Hobbes niega el altruismo natural del hombre, afirma en cambio, su rapacidad innata, su inicial posición de guerra contra todos, la impotencia natural de la razón para guiarlo.

Tan sabias como ciertas son tales afirmaciones. Bajo esta óptica montamos al mundo de hoy.  Ayer las guerras hicieron deslizar los límites territoriales provocando nuevos países,  los hombres no se conformaron con ello y fueron por más. Las culturas se entremezclaron, los idiomas se globalizaron, las nuevas rutas que superan el sonido de las palabras unieron a poblaciones de distintos hábitat.

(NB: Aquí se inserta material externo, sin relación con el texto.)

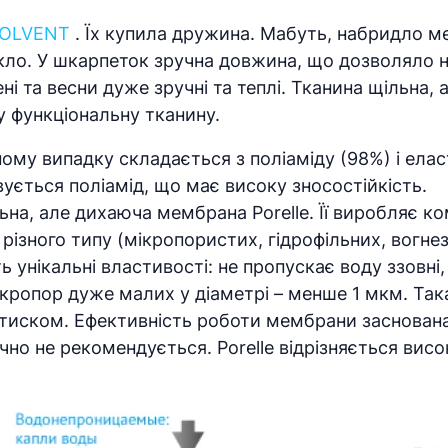
OOLVENT
. Їх купила дружина. Мабуть, набридло ме
ло. У шкарпеток зручна довжина, що дозволяло но
і та весни дуже зручні та теплі. Тканина щільна, 
у функціональну тканину.
ому випадку складається з поліаміду (98%) і ела
ується поліамід, що має високу зносостійкість.
а, але дихаюча мембрана Porelle. Її виробляє ком
різного типу (мікропористих, гідрофільних, вогн
унікальні властивості: не пропускає воду ззовні,
мікропор дуже малих у діаметрі – менше 1 мкм. Та
д тиском. Ефективність роботи мембрани заснована
ично не рекомендується. Porelle відрізняється вис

En un laberinto de ideas masificadas y copiadas se fueron extendiendo: el libre albedrio, las falacias subyugantes que acarrean la destrucción del ser humano hasta los parámetros más osados juveniles que pretenden confrontar con las nuevas proyecciones dinamizantes computarizadas, el latido inconfundible vigilante del aquietado cerebro estudioso del sentido común.

Hoy el atajo es la revuelta popular, el manotazo turbulento de rencillas que terminan apagando el fuego sostenido del gobierno de turno, minuto a minuto unos se controlan a otros, están listos para la guerra. El autoritarismo puertas adentro de las grandes potencias arrastra el descontento de las distintas clases sociales.

El imperativo categórico kantiano es un constante que pasea por todos los estrados,  visita al mundo occidental y oriental. La pugna es manifiesta desde la niñez hasta la ancianidad, la educación empobrecida y la pobreza agrandada son los ítems maquiavélicos que lisonjean palmo a palmo por doquier.

Todo es vertiginoso, rápido, impensado, ocurrente. Los tiempos apaciguados de la filosofía pura se han desintegrado dando lugar a la robótica que hizo que cada uno de nosotros esté representado por un número o código de barra.

Concluyendo, quien quiera gobernar una nación entera debe leer, en sí mismo, no a éste o aquél hombre, sino a la humanidad, cosa que resulta más difícil que aprender cualquier idioma o ciencia.